Please return the records below exactly as they stand, with the pictures removed.

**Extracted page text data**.
* * * *

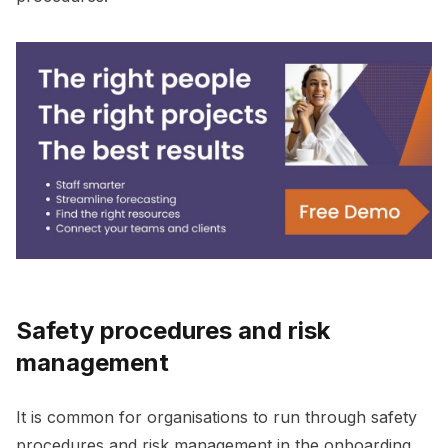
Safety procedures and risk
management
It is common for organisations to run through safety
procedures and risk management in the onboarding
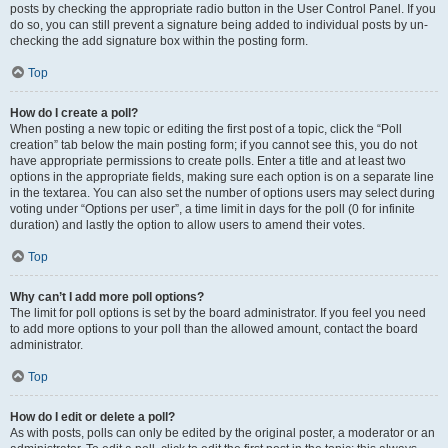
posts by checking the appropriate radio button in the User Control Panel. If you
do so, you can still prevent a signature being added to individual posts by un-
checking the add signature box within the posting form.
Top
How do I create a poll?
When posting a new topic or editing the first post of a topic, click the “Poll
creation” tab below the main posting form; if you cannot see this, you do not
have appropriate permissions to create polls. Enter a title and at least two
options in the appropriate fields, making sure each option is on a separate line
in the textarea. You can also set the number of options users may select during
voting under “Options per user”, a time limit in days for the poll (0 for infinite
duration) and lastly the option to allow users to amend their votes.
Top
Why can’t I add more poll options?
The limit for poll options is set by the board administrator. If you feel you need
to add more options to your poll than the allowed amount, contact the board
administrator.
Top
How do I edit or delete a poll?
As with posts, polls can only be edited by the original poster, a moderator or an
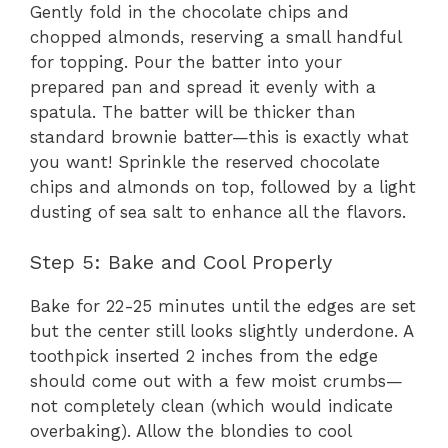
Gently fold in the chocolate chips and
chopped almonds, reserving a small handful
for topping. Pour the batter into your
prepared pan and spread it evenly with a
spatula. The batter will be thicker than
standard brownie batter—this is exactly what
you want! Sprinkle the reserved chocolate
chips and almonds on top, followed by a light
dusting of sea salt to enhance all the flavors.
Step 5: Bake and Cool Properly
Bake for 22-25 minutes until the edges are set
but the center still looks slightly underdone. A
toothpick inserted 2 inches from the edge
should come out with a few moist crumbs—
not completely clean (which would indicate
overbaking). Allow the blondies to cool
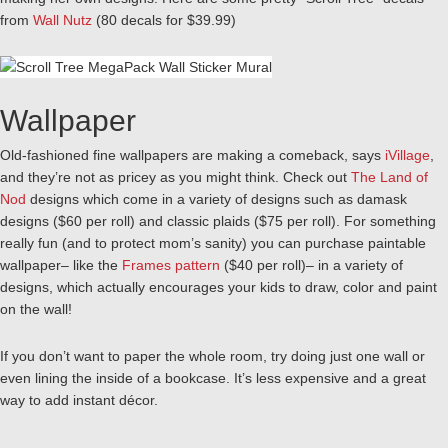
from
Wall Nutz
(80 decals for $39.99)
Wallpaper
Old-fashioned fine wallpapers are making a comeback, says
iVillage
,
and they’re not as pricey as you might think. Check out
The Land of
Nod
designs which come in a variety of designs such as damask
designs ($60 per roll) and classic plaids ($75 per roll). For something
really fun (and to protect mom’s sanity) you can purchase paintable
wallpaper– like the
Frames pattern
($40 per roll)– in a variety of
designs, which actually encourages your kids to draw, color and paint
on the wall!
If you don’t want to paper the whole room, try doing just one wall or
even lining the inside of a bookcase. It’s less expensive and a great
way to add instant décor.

* * * *

**The completed task**.
Safety procedures and risk
management
It is common for organisations to run through safety
procedures and risk management in the onboarding
posts by checking the appropriate radio button in the User Control Panel. If you
do so, you can still prevent a signature being added to individual posts by un-
checking the add signature box within the posting form.
Top
How do I create a poll?
When posting a new topic or editing the first post of a topic, click the “Poll
creation” tab below the main posting form; if you cannot see this, you do not
have appropriate permissions to create polls. Enter a title and at least two
options in the appropriate fields, making sure each option is on a separate line
in the textarea. You can also set the number of options users may select during
voting under “Options per user”, a time limit in days for the poll (0 for infinite
duration) and lastly the option to allow users to amend their votes.
Top
Why can’t I add more poll options?
The limit for poll options is set by the board administrator. If you feel you need
to add more options to your poll than the allowed amount, contact the board
administrator.
Top
How do I edit or delete a poll?
As with posts, polls can only be edited by the original poster, a moderator or an
Gently fold in the chocolate chips and
chopped almonds, reserving a small handful
for topping. Pour the batter into your
prepared pan and spread it evenly with a
spatula. The batter will be thicker than
standard brownie batter—this is exactly what
you want! Sprinkle the reserved chocolate
chips and almonds on top, followed by a light
dusting of sea salt to enhance all the flavors.
Step 5: Bake and Cool Properly
Bake for 22-25 minutes until the edges are set
but the center still looks slightly underdone. A
toothpick inserted 2 inches from the edge
should come out with a few moist crumbs—
not completely clean (which would indicate
overbaking). Allow the blondies to cool
from
Wall Nutz
(80 decals for $39.99)
Wallpaper
Old-fashioned fine wallpapers are making a comeback, says
iVillage
,
and they’re not as pricey as you might think. Check out
The Land of
Nod
designs which come in a variety of designs such as damask
designs ($60 per roll) and classic plaids ($75 per roll). For something
really fun (and to protect mom’s sanity) you can purchase paintable
wallpaper– like the
Frames pattern
($40 per roll)– in a variety of
designs, which actually encourages your kids to draw, color and paint
on the wall!
If you don’t want to paper the whole room, try doing just one wall or
even lining the inside of a bookcase. It’s less expensive and a great
way to add instant décor.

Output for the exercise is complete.